• [Exercise instructions]: Determine how many lines of the data below contain "vous", then give only that number.

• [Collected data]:
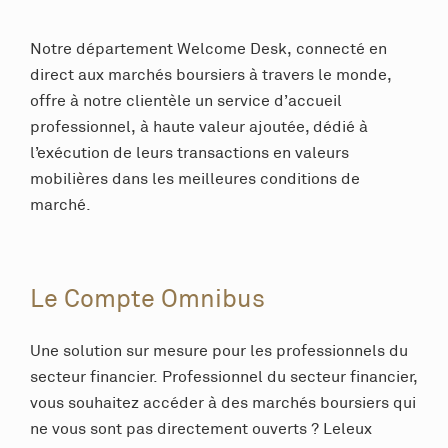
Notre département Welcome Desk, connecté en
direct aux marchés boursiers à travers le monde,
offre à notre clientèle un service d’accueil
professionnel, à haute valeur ajoutée, dédié à
l’exécution de leurs transactions en valeurs
mobilières dans les meilleures conditions de
marché.
Le Compte Omnibus
Une solution sur mesure pour les professionnels du
secteur financier. Professionnel du secteur financier,
vous souhaitez accéder à des marchés boursiers qui
ne vous sont pas directement ouverts ? Leleux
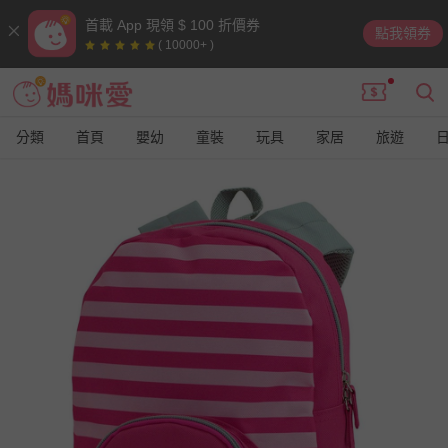
首載 App 現領 $ 100 折價券
點我領券
( 10000+ )
分類
首頁
嬰幼
童裝
玩具
家居
旅遊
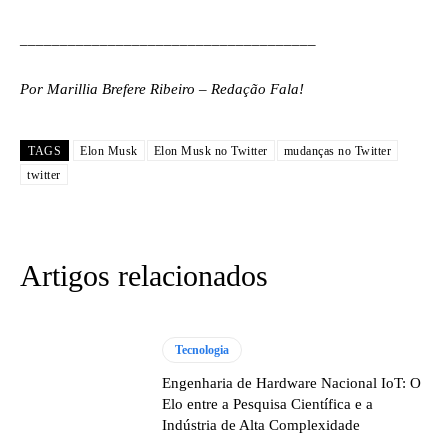
_____________________________________
Por Marillia Brefere Ribeiro – Redação Fala!
TAGS
Elon Musk
Elon Musk no Twitter
mudanças no Twitter
twitter
Artigos relacionados
Tecnologia
Engenharia de Hardware Nacional IoT: O
Elo entre a Pesquisa Científica e a
Indústria de Alta Complexidade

• [Solution for this task]: 2